Sentencing dates have not yet been set. The maximum prison sentence for each count of conspiracy to commit health care fraud is 10 years. The maximum prison sentence for each count of conspiracy to defraud the United States and to pay and receive health care kickbacks is five years.
The pleas were announced today by Assistant Attorney General Lanny A. Breuer of the Justice Department’s Criminal Division; U.S. Attorney Donald J. Cazayoux Jr. of the Middle District of Louisiana; Mike Fields, Special Agent-in-Charge of Dallas Region for the HHS Office of the Inspector General (HHS-OIG); David Welker, Special Agent-in-Charge of the FBI’s New Orleans division; and Louisiana State Attorney General James Buddy Caldwell.

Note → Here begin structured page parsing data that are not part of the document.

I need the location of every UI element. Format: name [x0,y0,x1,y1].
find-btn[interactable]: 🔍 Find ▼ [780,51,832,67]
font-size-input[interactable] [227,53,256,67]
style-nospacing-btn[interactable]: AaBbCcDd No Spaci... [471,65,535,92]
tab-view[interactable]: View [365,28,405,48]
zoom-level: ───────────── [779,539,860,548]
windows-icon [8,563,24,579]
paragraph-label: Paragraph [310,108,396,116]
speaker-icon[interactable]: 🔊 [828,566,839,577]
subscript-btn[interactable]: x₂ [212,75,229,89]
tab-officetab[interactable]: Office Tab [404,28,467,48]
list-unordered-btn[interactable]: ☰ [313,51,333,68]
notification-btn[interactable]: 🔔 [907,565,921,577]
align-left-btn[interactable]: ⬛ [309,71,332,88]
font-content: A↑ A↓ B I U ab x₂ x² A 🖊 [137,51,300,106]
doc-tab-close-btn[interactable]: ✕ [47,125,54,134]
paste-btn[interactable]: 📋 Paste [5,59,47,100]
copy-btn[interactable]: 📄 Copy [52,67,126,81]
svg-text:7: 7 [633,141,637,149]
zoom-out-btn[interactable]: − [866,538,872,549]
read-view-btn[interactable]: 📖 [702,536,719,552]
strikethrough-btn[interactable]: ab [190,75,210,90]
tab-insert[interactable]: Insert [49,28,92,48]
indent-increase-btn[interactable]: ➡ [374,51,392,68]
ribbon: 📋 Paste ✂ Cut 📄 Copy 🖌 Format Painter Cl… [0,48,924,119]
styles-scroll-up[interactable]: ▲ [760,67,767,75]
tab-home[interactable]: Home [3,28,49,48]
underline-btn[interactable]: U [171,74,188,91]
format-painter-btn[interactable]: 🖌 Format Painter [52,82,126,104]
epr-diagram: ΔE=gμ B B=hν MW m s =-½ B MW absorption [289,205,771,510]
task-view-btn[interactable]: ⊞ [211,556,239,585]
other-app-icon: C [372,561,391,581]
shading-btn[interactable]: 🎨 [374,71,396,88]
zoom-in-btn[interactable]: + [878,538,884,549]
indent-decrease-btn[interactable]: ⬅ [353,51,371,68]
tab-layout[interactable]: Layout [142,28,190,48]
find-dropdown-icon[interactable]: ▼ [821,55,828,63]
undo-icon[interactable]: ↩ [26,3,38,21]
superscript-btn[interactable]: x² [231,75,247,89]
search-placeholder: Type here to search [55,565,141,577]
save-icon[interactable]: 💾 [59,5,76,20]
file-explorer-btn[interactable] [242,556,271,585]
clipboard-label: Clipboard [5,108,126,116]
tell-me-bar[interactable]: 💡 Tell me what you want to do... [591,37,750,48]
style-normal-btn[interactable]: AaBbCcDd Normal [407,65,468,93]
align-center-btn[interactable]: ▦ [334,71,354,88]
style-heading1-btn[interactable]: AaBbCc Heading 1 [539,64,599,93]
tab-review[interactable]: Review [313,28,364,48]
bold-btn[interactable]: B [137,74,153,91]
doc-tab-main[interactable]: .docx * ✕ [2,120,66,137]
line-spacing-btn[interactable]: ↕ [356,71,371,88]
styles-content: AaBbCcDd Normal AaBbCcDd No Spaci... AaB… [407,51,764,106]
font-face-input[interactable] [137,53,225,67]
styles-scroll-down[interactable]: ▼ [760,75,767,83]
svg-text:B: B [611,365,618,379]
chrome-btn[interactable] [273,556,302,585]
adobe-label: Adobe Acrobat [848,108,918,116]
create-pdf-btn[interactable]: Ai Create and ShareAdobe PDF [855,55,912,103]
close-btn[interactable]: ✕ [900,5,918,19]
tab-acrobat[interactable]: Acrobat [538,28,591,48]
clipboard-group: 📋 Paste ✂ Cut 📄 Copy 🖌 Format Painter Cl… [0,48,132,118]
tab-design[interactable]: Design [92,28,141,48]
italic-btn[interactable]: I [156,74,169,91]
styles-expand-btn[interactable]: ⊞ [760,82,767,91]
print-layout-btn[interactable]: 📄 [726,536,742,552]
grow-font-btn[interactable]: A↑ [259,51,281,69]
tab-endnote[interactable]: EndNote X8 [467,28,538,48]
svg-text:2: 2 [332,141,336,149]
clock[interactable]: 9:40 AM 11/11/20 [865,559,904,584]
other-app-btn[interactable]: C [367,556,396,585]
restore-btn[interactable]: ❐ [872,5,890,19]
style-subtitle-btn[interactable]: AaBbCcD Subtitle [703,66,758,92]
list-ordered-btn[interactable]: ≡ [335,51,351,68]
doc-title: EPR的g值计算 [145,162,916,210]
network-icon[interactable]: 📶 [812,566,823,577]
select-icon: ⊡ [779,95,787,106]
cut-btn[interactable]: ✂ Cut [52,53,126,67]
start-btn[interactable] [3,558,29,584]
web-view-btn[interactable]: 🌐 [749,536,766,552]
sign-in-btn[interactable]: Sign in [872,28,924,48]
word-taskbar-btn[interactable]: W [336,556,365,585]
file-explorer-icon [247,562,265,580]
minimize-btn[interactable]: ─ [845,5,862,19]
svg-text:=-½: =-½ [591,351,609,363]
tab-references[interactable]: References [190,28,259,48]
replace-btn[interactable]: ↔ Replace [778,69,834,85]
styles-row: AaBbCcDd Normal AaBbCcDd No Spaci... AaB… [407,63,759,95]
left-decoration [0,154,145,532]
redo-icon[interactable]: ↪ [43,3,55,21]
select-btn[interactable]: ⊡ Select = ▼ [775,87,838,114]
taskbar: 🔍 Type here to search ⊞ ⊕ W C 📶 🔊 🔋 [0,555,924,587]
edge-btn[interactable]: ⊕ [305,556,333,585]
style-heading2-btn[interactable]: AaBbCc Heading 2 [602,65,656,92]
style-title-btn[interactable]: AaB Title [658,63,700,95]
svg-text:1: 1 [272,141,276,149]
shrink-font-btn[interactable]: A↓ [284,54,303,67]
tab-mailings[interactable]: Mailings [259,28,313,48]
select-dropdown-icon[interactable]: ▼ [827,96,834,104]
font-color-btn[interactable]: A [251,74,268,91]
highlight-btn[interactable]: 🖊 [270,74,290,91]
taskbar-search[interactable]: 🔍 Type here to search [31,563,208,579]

The case is being prosecuted by Trial Attorneys David Maria and Abigail Taylor and Assistant Chief William Pericak of the Criminal Division’s Fraud Section. The case was investigated by the FBI, HHS-OIG and the Medicaid Fraud Control Unit of the Louisiana State Attorney General’s Office (MFCU), and was brought as part of the Medicare Fraud Strike Force, supervised by the Criminal Division’s Fraud Section and the U.S. Attorney’s office for the Middle District of Louisiana.

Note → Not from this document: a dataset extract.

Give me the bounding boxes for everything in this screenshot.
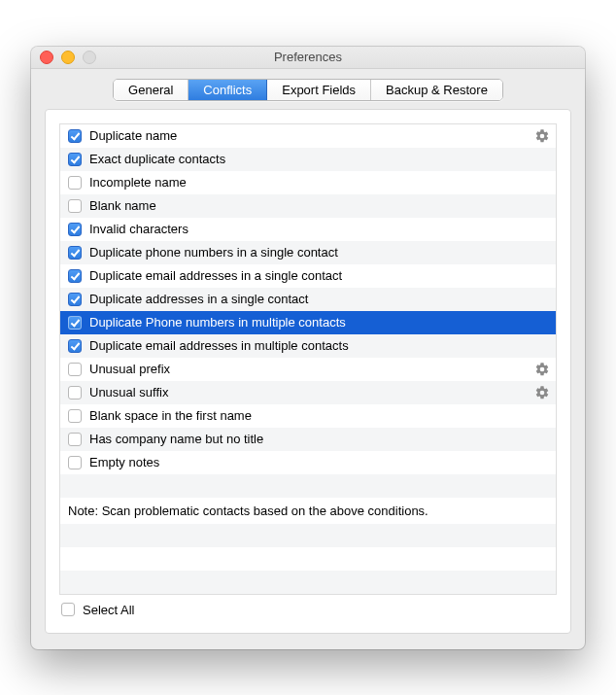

Since its inception in March 2007, the Medicare Fraud Strike Force operations in nine locations have charged more than 1,160 defendants that collectively have billed the Medicare program for more than $2.9 billion. In addition, HHS’s Centers for Medicare and Medicaid Services, working in conjunction with the HHS-OIG, are taking steps to increase accountability and decrease the presence of fraudulent providers.